Make Short-Term Sacrifices
Patricia Stallworth, a money coach and host of the Minding Your Money 360 podcast explains, “Given the amount of the debt and savings you have, I would not recommend that use your savings to pay off your credit card debt in full.”
“Doing so would severely reduce your savings and leave you vulnerable if you had an emergency,” she continues.
Instead, Stallworth recommends stopping using your credit card until your debt is under control. Just make sure to pay back more than the minimum credit card payment. It’s a great idea to increase your cash flow with a side-gig, or hold back on your spending for a few months.

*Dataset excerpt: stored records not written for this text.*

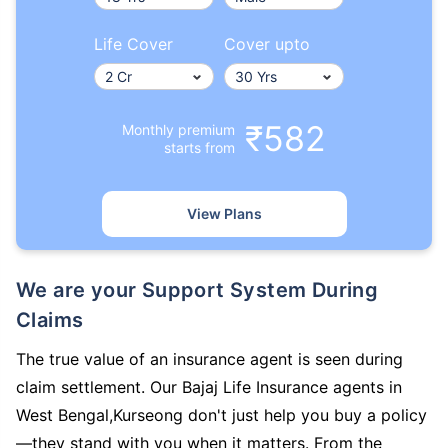
Life Cover
Cover upto
₹582
Monthly premium
starts from
View Plans
We are your Support System During
Claims
The true value of an insurance agent is seen during
claim settlement. Our Bajaj Life Insurance agents in
West Bengal,Kurseong don't just help you buy a policy
—they stand with you when it matters. From the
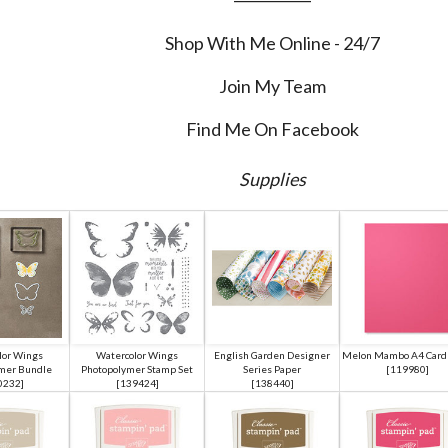
Shop With Me Online - 24/7
Join My Team
Find Me On Facebook
Supplies
lor Wings
Watercolor Wings
English Garden Designer
Melon Mambo A4 Card 
mer Bundle
Photopolymer Stamp Set
Series Paper
[
119980
]
0232
]
[
139424
]
[
138440
]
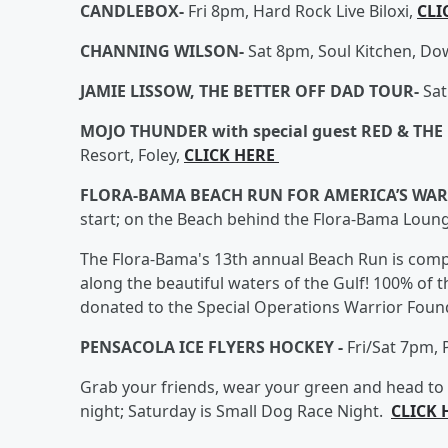
CANDLEBOX-
Fri 8pm, Hard Rock Live Biloxi,
CLI
CHANNING WILSON-
Sat 8pm, Soul Kitchen, D
JAMIE LISSOW, THE BETTER OFF DAD TOUR-
Sat
MOJO THUNDER with special guest RED & THE
Resort, Foley,
CLICK HERE
FLORA-BAMA BEACH RUN FOR AMERICA’S WA
start; on the Beach behind the Flora-Bama Loun
The Flora-Bama's 13th annual Beach Run is comp
along the beautiful waters of the Gulf! 100% of t
donated to the Special Operations Warrior Foun
PENSACOLA ICE FLYERS HOCKEY -
Fri/Sat 7pm,
Grab your friends, wear your green and head to t
night; Saturday is Small Dog Race Night.
CLICK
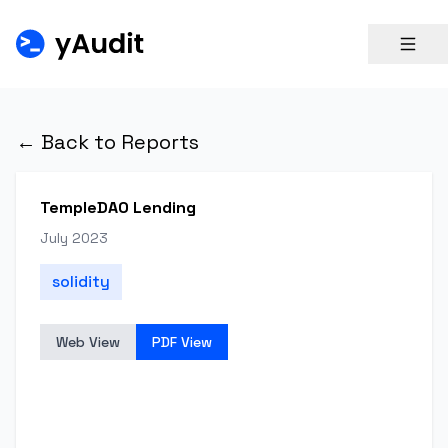
← Back to Reports
TempleDAO Lending
July 2023
solidity
Web View
PDF View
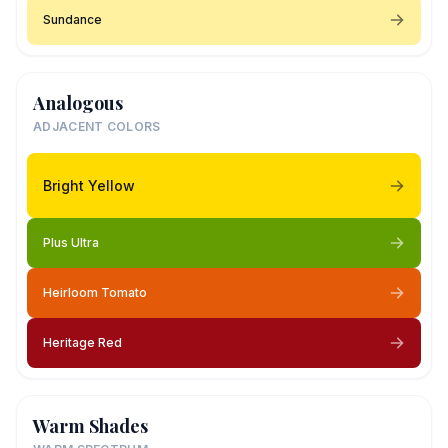
Sundance
Analogous
ADJACENT COLORS
Bright Yellow
Plus Ultra
Heirloom Tomato
Heritage Red
Warm Shades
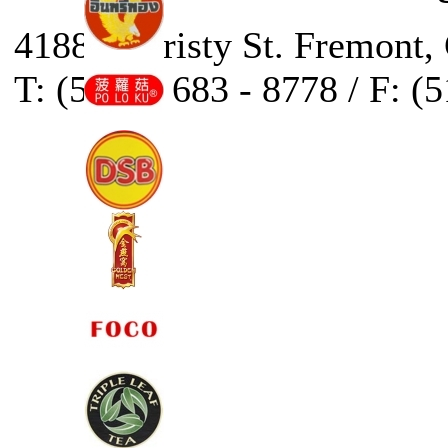
41888 Christy St. Fremont,
T: (510) - 683 - 8778 / F: (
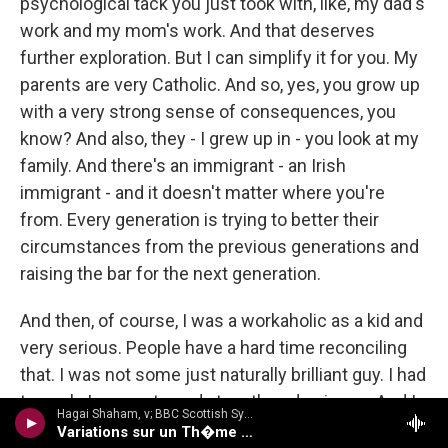
psychological tack you just took with, like, my dad's
work and my mom's work. And that deserves
further exploration. But I can simplify it for you. My
parents are very Catholic. And so, yes, you grow up
with a very strong sense of consequences, you
know? And also, they - I grew up in - you look at my
family. And there's an immigrant - an Irish
immigrant - and it doesn't matter where you're
from. Every generation is trying to better their
circumstances from the previous generations and
raising the bar for the next generation.
And then, of course, I was a workaholic as a kid and
very serious. People have a hard time reconciling
that. I was not some just naturally brilliant guy. I had
to work. I was not good at math and science. And I
Hagai Shaham, v; BBC Scottish Sym Orch/Martyn Brabbins - Hubay: Violin Concertos 3 & 4
made myself - like, just made myself - if I had to
Variations sur un Th�me Hongrois, Op 72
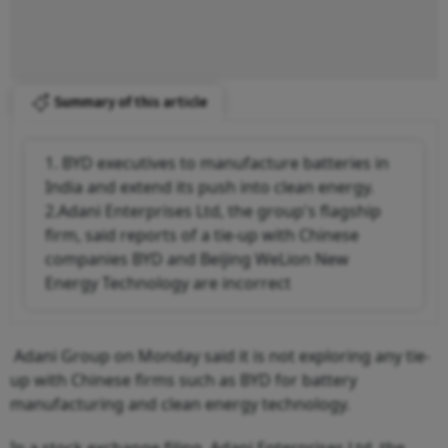
Summary of this article
1. BYD executives to manufacture batteries in
India and extend its push into clean energy.
2.Adani Enterprises Ltd, the group's flagship
firm, said reports of a tie-up with Chinese
companies BYD and Beijing WeLion New
Energy Technology are incorrect
Adani Group on Monday said it is not exploring any tie-
up with Chinese firms such as BYD for battery
manufacturing and clean energy technology.
In a stock exchange filing, Adani Enterprises Ltd, the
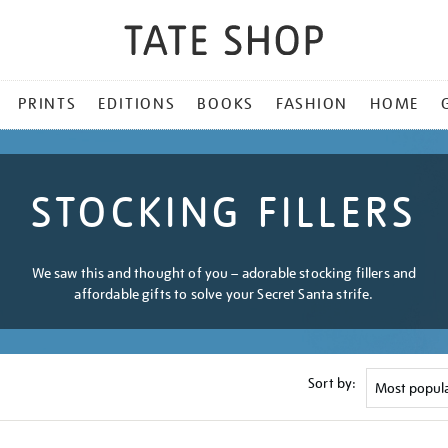
PRINTS
EDITIONS
BOOKS
FASHION
HOME
STOCKING FILLERS
We saw this and thought of you – adorable stocking fillers and
affordable gifts to solve your Secret Santa strife.
Sort by:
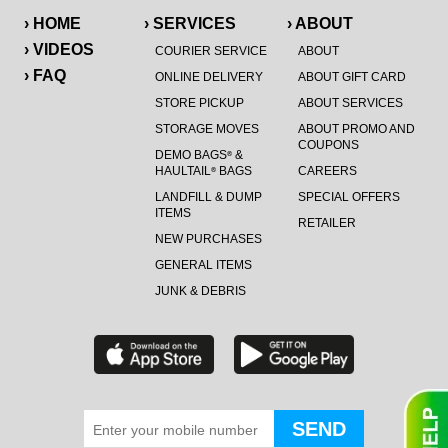
› HOME
› SERVICES
› ABOUT
› VIDEOS
COURIER SERVICE
ABOUT
› FAQ
ONLINE DELIVERY
ABOUT GIFT CARD
STORE PICKUP
ABOUT SERVICES
STORAGE MOVES
ABOUT PROMO AND
COUPONS
DEMO BAGS
&
®
HAULTAIL
BAGS
CAREERS
®
LANDFILL & DUMP
SPECIAL OFFERS
ITEMS
RETAILER
NEW PURCHASES
GENERAL ITEMS
JUNK & DEBRIS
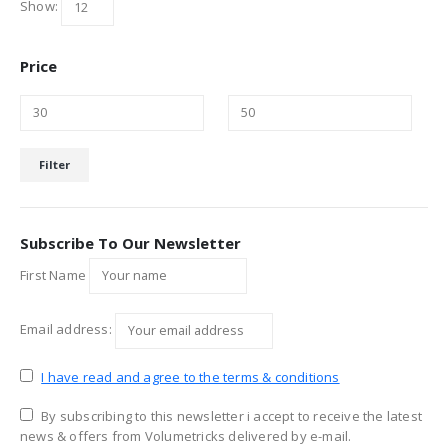
Show:
Price
Min
Max
Filter
price
price
Subscribe To Our Newsletter
First Name
Email address:
I have read and agree to the terms & conditions
By subscribing to this newsletter i accept to receive the latest
news & offers from Volumetricks delivered by e-mail.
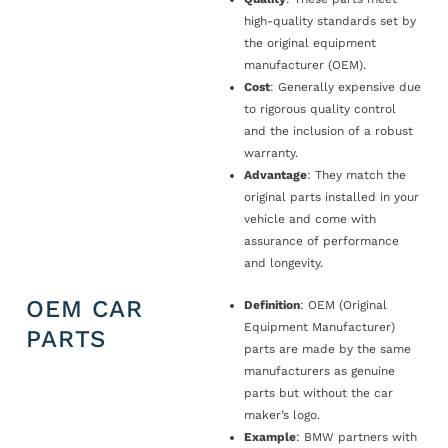
high-quality standards set by
the original equipment
manufacturer (OEM).
Cost
: Generally expensive due
to rigorous quality control
and the inclusion of a robust
warranty.
Advantage
: They match the
original parts installed in your
vehicle and come with
assurance of performance
and longevity.
OEM CAR
Definition
: OEM (Original
Equipment Manufacturer)
PARTS
parts are made by the same
manufacturers as genuine
parts but without the car
maker’s logo.
Example
: BMW partners with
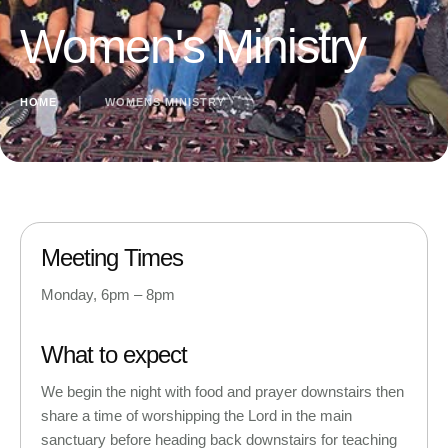
Women's Ministry
HOME
│
WOMENS MINISTRY
Meeting Times
Monday, 6pm – 8pm
What to expect
We begin the night with food and prayer downstairs then
share a time of worshipping the Lord in the main
sanctuary before heading back downstairs for teaching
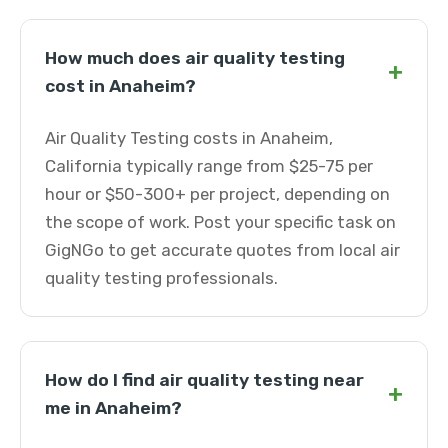
How much does air quality testing
+
cost in Anaheim?
Air Quality Testing costs in Anaheim,
California typically range from $25-75 per
hour or $50-300+ per project, depending on
the scope of work. Post your specific task on
GigNGo to get accurate quotes from local air
quality testing professionals.
How do I find air quality testing near
+
me in Anaheim?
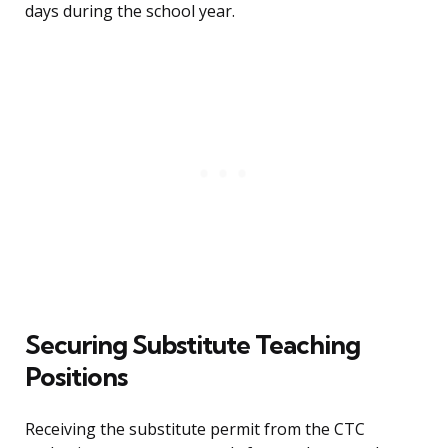
days during the school year.
Securing Substitute Teaching
Positions
Receiving the substitute permit from the CTC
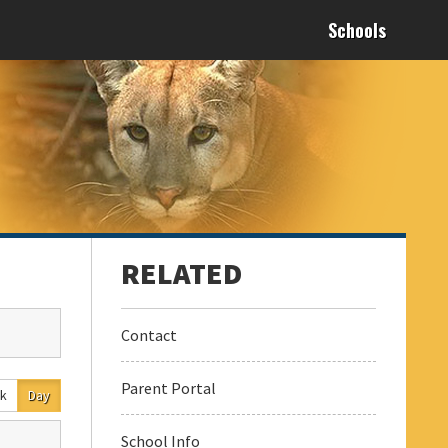
Schools
Contact
Parent Portal
k
Day
School Info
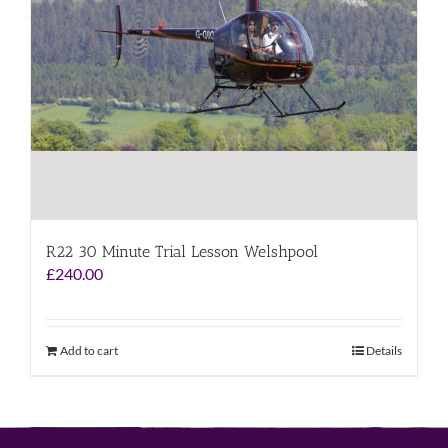
R22 30 Minute Trial Lesson Welshpool
£
240.00
Add to cart
Details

“In this case, $200 a month would pay off this debt in less than a year,” she says. “You have an opportunity to eliminate your debt and keep your savings, and you can do it in short order. But it may require some diligence and determination on your part.”
Attack Your Debt
The national average credit card rate tops 16% APR, so 6.9% is fairly low, as is $2,000 in debt. Certified financial planner, Ilene Davis, suggests a similar approach though she suggests a more aggressive tactic for attacking the debt.
“What I would recommend to this client is to buy nothing that is not ‘life critical’ until the debt is gone, and then pay $150 per week before spending money on anything other than bills and basic necessities,” says Davis. “The debt would be gone in four months, and if this person is wise, they will then invest at least $100 of that $150 to start building wealth while having $50 per week to spend on more fun stuff.”
By keeping your emergency fund intact you’ll remain better equipped for possible future home emergencies.